Alas poor spud, we loved you well. Thing is, we seem not to love you quite as much now as we did way back when.
The situation is this: sales of fresh potatoes in these parts have been on a more or less downward trajectory for several years. Be it that they’re seen as a less than exciting, or less than convenient choice for dinner, or mistakenly perceived as fattening (when, they, personally, contain no fat to speak of) or because of general anti-carb sentiments, spuds have become a less frequent visitor to our tables. This is not news, exactly – it’s a story that has popped up regularly over the past couple of decades and, for that matter, regularly on this blog (prompting, among other things, my top ten guide to sprucing up your spuds).
Who loves ya, spud?
I do tire of spud-bashing.
In the healthy eating context, I mean.
All too often, potatoes end up on the wrong side of the whats-good-for-you conversation, as things that we need to eat less of, or seek alternatives to. They are, perhaps, the victims of the extreme success with which they marry with butter and cheese and a great many other fats. From Joel Rubuchon’s legendary butter-laden potato purée to your everyday bag of crisps, it seems that spuds provide a highly accessible parking spot for additional calories.

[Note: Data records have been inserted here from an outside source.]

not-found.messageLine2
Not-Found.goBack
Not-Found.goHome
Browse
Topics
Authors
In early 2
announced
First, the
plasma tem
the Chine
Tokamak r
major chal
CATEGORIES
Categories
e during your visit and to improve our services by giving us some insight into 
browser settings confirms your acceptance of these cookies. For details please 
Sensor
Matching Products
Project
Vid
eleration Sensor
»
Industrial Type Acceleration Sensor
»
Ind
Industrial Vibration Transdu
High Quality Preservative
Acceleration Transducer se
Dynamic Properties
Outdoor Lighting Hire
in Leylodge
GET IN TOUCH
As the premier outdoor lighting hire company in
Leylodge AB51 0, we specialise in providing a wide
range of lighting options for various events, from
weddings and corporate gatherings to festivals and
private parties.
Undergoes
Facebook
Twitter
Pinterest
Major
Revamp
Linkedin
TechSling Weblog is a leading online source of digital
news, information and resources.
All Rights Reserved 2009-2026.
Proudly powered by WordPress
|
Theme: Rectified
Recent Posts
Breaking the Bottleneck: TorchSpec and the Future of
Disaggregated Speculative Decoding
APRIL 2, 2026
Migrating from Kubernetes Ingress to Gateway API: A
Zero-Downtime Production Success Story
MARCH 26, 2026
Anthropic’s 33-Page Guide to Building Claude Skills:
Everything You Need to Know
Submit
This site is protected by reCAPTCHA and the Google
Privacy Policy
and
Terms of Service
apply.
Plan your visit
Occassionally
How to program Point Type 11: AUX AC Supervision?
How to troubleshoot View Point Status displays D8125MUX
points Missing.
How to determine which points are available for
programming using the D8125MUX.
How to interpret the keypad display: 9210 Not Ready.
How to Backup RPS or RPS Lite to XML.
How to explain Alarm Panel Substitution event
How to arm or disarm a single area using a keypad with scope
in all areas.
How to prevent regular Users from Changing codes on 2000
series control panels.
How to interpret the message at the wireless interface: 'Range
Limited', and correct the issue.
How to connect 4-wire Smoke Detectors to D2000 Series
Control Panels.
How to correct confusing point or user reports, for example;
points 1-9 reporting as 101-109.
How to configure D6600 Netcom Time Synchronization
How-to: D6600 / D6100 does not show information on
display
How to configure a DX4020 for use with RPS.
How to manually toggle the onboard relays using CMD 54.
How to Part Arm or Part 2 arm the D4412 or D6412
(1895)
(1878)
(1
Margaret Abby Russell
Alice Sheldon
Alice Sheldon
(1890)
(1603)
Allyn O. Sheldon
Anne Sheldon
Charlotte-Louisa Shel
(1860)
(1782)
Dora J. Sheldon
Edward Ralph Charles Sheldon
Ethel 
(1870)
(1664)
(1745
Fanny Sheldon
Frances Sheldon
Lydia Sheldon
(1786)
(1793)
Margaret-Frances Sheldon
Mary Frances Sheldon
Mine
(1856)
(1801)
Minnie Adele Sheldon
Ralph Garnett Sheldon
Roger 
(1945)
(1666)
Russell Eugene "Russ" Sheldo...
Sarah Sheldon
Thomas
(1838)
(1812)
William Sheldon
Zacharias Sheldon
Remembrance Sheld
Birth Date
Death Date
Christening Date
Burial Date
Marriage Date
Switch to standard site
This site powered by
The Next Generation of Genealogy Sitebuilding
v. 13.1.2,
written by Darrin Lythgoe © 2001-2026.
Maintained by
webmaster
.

But potatoes themselves are not the source of this excess and – as I may have mentioned once or twice before – they make for quite a tidy nutritional package. What’s more, they can play just as well with card-carrying super foods – unregulated as that term may be – as with those apparently fiendish fats (though the fact is that our bodies need a certain amount of those too).
To prove my point, I made some mash. And not just any old mash but one that is probably about as far away as you could get from Joel Rubuchon’s all-butter version (though it does not shun butter entirely). It’s a recipe inspired both by Extreme Greens – Sally McKenna’s wonderful guide to making the most of mineral-rich seaweed, and a book that I have been delving into a lot over the past few months – and by a presentation which Dorcas Barry made at the Savour Kilkenny Foodcamp last month on eating to stay young. That talk featured much that was raw and green and vibrant, just like this mash.
“I’m a Swede, I never buy potatoes in Ireland.”
So ran the subject line of an email I received a while back from a Swedish reader who was clearly very exercised by the all-too-frequent sight in of potatoes lying exposed to daylight in Irish shops. “Spuds should be kept in darkness,” he protested, “they develop poisonous solanine in daylight” and he was emphatic about not being prepared to buy potatoes thusly displayed at any price.
And my Scandinavian correspondent, I have to say, had a point.